Левая активистка достала кисет, свернула самокрутку, задымила. Вот у них, идеологов, был настоящий перекур. Что именно она курила – черный ли табак «Житан», как все деятели 68-го года разлива, или же марихуану, как это принято среди левых сейчас? Не ведаю, но дымок от ее самокрутки был сладковатым, он дошел и до нас сквозь рыбный дух моря и аромат какао.
– Ага, в ход пошел аргумент Камю, – заметил Адриан, качая ботинком. – Как я ждал этого банального софизма.
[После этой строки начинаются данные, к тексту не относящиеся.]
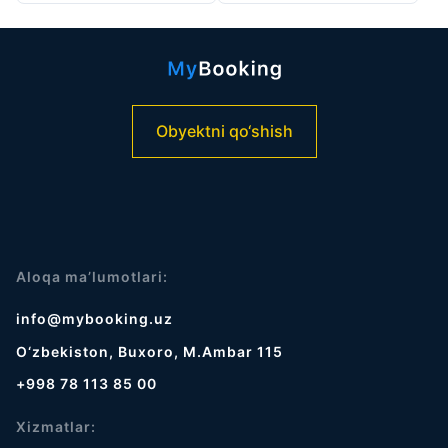
Obyektni qo‘shish
Aloqa ma’lumotlari:
info@mybooking.uz
O‘zbekiston, Buxoro, M.Ambar 115
+998 78 113 85 00
Xizmatlar:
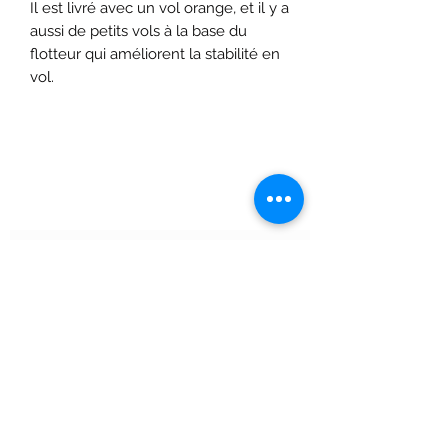
Il est livré avec un vol orange, et il y a
aussi de petits vols à la base du
flotteur qui améliorent la stabilité en
vol.
Formulaire d'abonnement
Envoyer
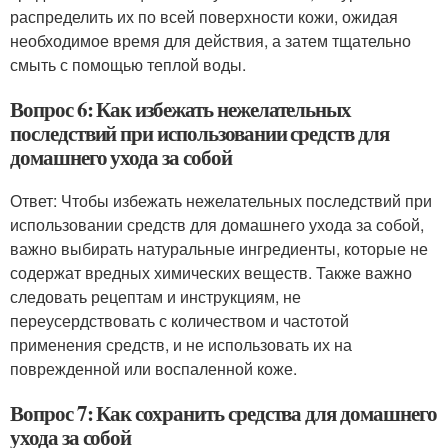
распределить их по всей поверхности кожи, ожидая
необходимое время для действия, а затем тщательно
смыть с помощью теплой воды.
Вопрос 6: Как избежать нежелательных
последствий при использовании средств для
домашнего ухода за собой
Ответ: Чтобы избежать нежелательных последствий при
использовании средств для домашнего ухода за собой,
важно выбирать натуральные ингредиенты, которые не
содержат вредных химических веществ. Также важно
следовать рецептам и инструкциям, не
переусердствовать с количеством и частотой
применения средств, и не использовать их на
поврежденной или воспаленной коже.
Вопрос 7: Как сохранить средства для домашнего
ухода за собой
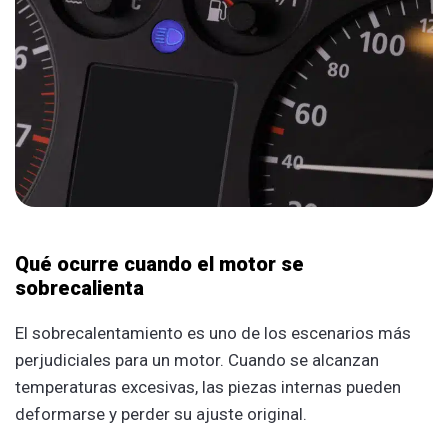
Qué ocurre cuando el motor se
sobrecalienta
El sobrecalentamiento es uno de los escenarios más
perjudiciales para un motor. Cuando se alcanzan
temperaturas excesivas, las piezas internas pueden
deformarse y perder su ajuste original.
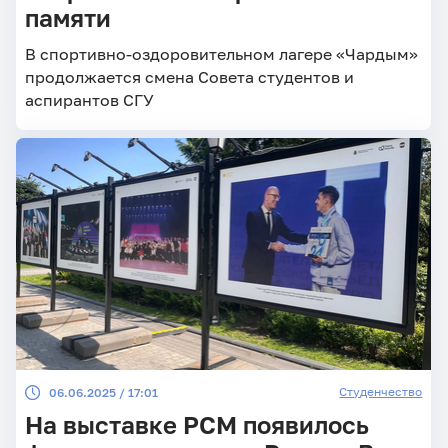
памяти
В спортивно-оздоровительном лагере «Чардым»
продолжается смена Совета студентов и
аспирантов СГУ
Студенчество
06.06.2025 / 17:01
На выставке РСМ появилось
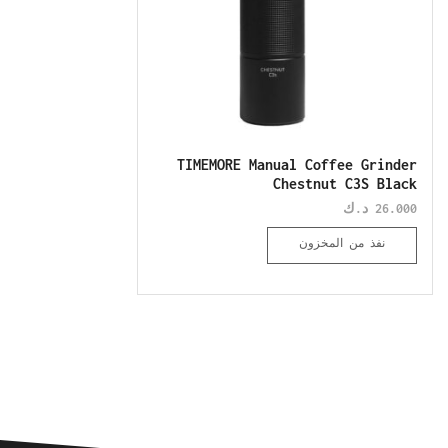
TIMEMORE Manual Coffee Grinder
Chestnut C3S Black
26.000
د.ك
نفذ من المخزون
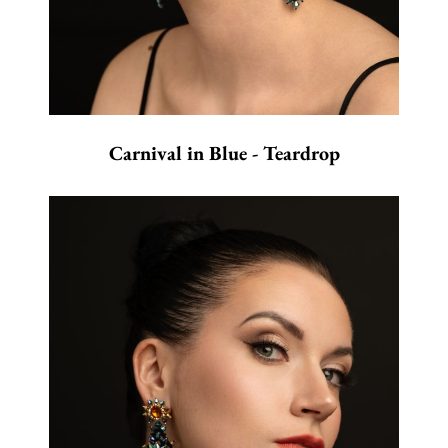
Carnival in Blue - Teardrop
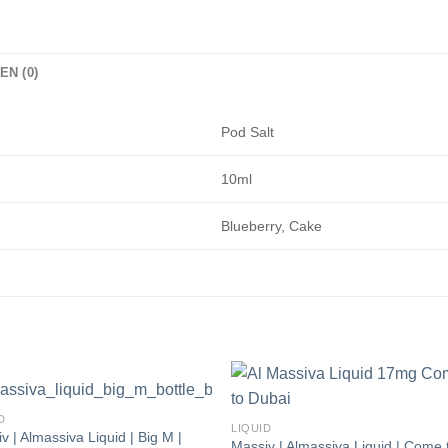
N (0)
Pod Salt
10ml
Blueberry, Cake
D
LIQUID
v | Almassiva Liquid | Big M |
Massiv | Almassiva Liquid | Come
Камю не заметил, что, переставив акцент с цели на процесс, он фактически повторил лозунг эсеров… «В борьбе обретешь ты право свое», знаем, проходили… классика демагогии. Отличное оправдание лагерям.
– При чем здесь лагеря?
– В нацистских лагерях практиковали бесполезный труд, чтобы человек был угнетен постоянно. Заключенных заставляли переносить бревна с места на место.
– Борьба за право и лагеря – несопоставимы! Вам, колонизаторам, рожденным во дворцах, не понять логику баррикад.
– Право существует помимо борьбы, а процесс труда вне личной заинтересованности делает труд рабским. Твой Камю и не предполагал, что его «Миф о Сизифе» есть оправдание Беломорканала.
– Но если личный интерес – в службе коллективу?
– Раствориться в общей чашке с коллективной цикутой?
– Почему с цикутой?
– А здесь что, амброзию наливают?
Я (представитель пролетариата) наблюдал, как беседуют идеологи, и чувство классовой ненависти охватывало меня. Ненависть была сродни той, что возникала при созерцании советского начальства, когда правительство являлось народу на парадах. Вот дармоеды, думал я, мы тут работаем, а они в это время… Любопытно, что ни в пору советской власти, когда население поголовно, включая грузчиков на Казанском вокзале, сачковало, ни сейчас, в порту Амстердама, где мы таскали мешки исключительно по своей прихоти, начальство дармоедами назвать было нельзя. Дармоедами были абсолютно все.
– А что, – протянул Адриан раздумчиво, – если квалифицировать деятельность этих безумцев как высокий досуг?
– Досуг? – И впрямь, прогулка с мешком на отдых не походила.
– Я говорю в терминах Аристотеля. – Оксфордский историк зевнул.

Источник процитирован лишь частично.